Working down the material below, reproduce exactly every line from the one containing "juillet 2025" to the last line, and only those.

**** Input data

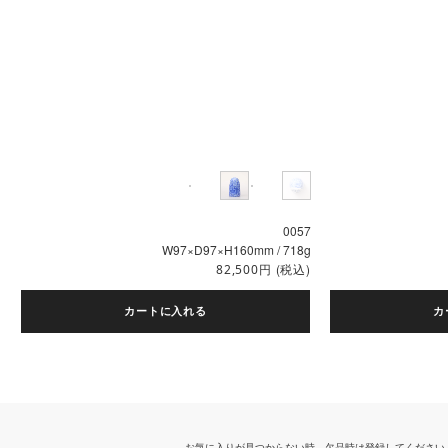
0057
W97×D97×H160mm / 718g
円
(税込)
82,500
カートに入れる
カ
お気に入りが見つからない時、欠品時は登録してください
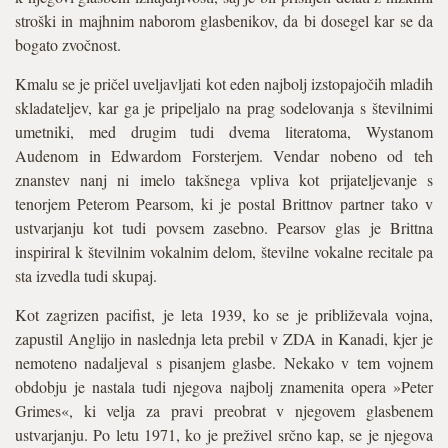
stroški in majhnim naborom glasbenikov, da bi dosegel kar se da
bogato zvočnost.
Kmalu se je pričel uveljavljati kot eden najbolj izstopajočih mladih
skladateljev, kar ga je pripeljalo na prag sodelovanja s številnimi
umetniki, med drugim tudi dvema literatoma, Wystanom
Audenom in Edwardom Forsterjem. Vendar nobeno od teh
znanstev nanj ni imelo takšnega vpliva kot prijateljevanje s
tenorjem Peterom Pearsom, ki je postal Brittnov partner tako v
ustvarjanju kot tudi povsem zasebno. Pearsov glas je Brittna
inspiriral k številnim vokalnim delom, številne vokalne recitale pa
sta izvedla tudi skupaj.
Kot zagrizen pacifist, je leta 1939, ko se je približevala vojna,
zapustil Anglijo in naslednja leta prebil v ZDA in Kanadi, kjer je
nemoteno nadaljeval s pisanjem glasbe. Nekako v tem vojnem
obdobju je nastala tudi njegova najbolj znamenita opera »Peter
Grimes«, ki velja za pravi preobrat v njegovem glasbenem
ustvarjanju. Po letu 1971, ko je preživel srčno kap, se je njegova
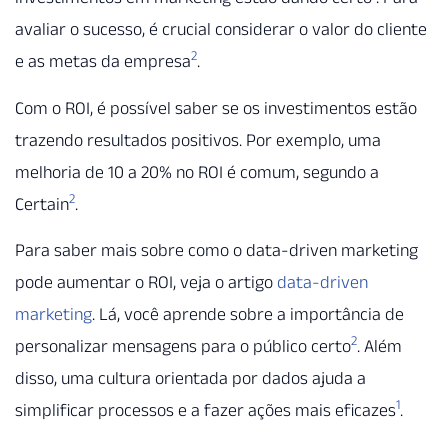
avaliar o sucesso, é crucial considerar o valor do cliente
2
e as metas da empresa
.
Com o ROI, é possível saber se os investimentos estão
trazendo resultados positivos. Por exemplo, uma
melhoria de 10 a 20% no ROI é comum, segundo a
2
Certain
.
Para saber mais sobre como o data-driven marketing
pode aumentar o ROI, veja o artigo
data-driven
marketing
. Lá, você aprende sobre a importância de
2
personalizar mensagens para o público certo
. Além
disso, uma cultura orientada por dados ajuda a
1
simplificar processos e a fazer ações mais eficazes
.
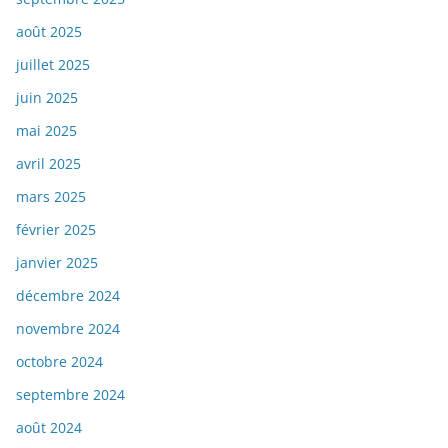
août 2025
juillet 2025
juin 2025
mai 2025
avril 2025
mars 2025
février 2025
janvier 2025
décembre 2024
novembre 2024
octobre 2024
septembre 2024
août 2024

********

Response:
juillet 2025
juin 2025
mai 2025
avril 2025
mars 2025
février 2025
janvier 2025
décembre 2024
novembre 2024
octobre 2024
septembre 2024
août 2024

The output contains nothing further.